◆ Data for review:
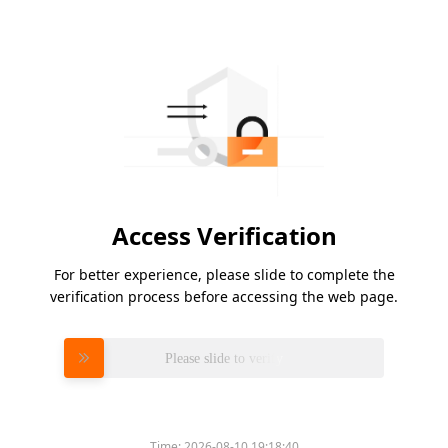
Access Verification
For better experience, please slide to complete the
verification process before accessing the web page.
Please slide to verify
Time:
2026-08-10 19:18:40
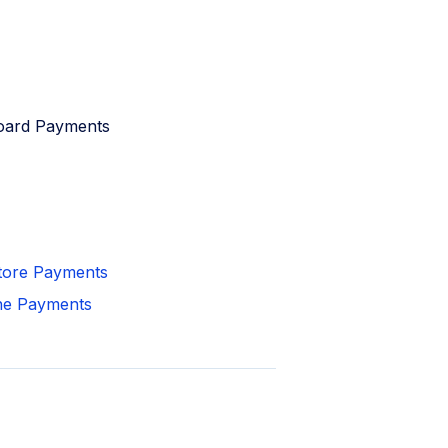
board Payments
Store Payments
ine Payments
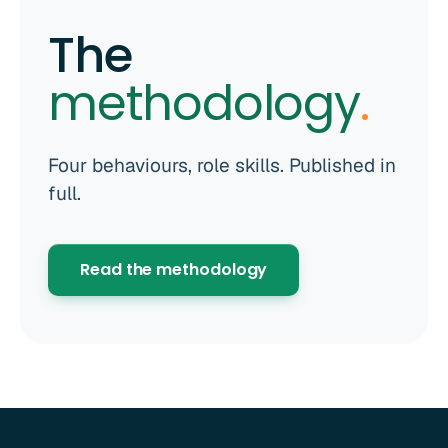
The
methodology
.
Four behaviours, role skills. Published in
full.
Read the methodology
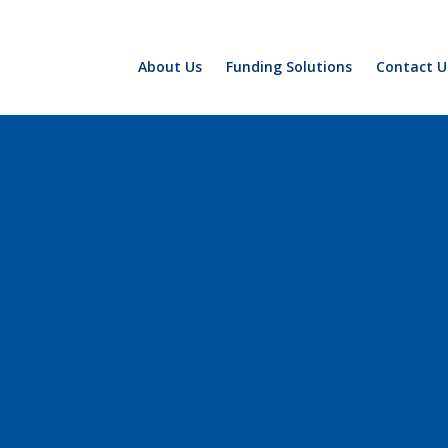
About Us
Funding Solutions
Contact U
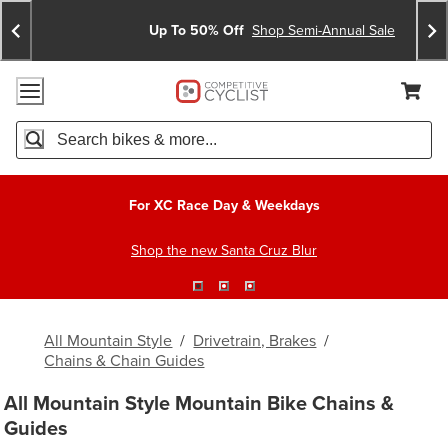
Skip
Skip
Announcements
To
To
Up To 50% Off
Shop Semi-Annual Sale
Content
Search
Accessibility Policy
Home Page
Cart,
Search
When autocomplete results are available use up and down arro
For XC Race Day & Weekdays
Shop the new Santa Cruz Blur
All Mountain Style
/
Drivetrain, Brakes
/
Chains & Chain Guides
All Mountain Style Mountain Bike Chains &
Guides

◆ What to work on: Copy, exactly and with nothing added, the lines from the one containing "When autocomplete results" through the end of the records.

◆ Answer to the exercise:
When autocomplete results are available use up and down arro
For XC Race Day & Weekdays
Shop the new Santa Cruz Blur
All Mountain Style
/
Drivetrain, Brakes
/
Chains & Chain Guides
All Mountain Style Mountain Bike Chains &
Guides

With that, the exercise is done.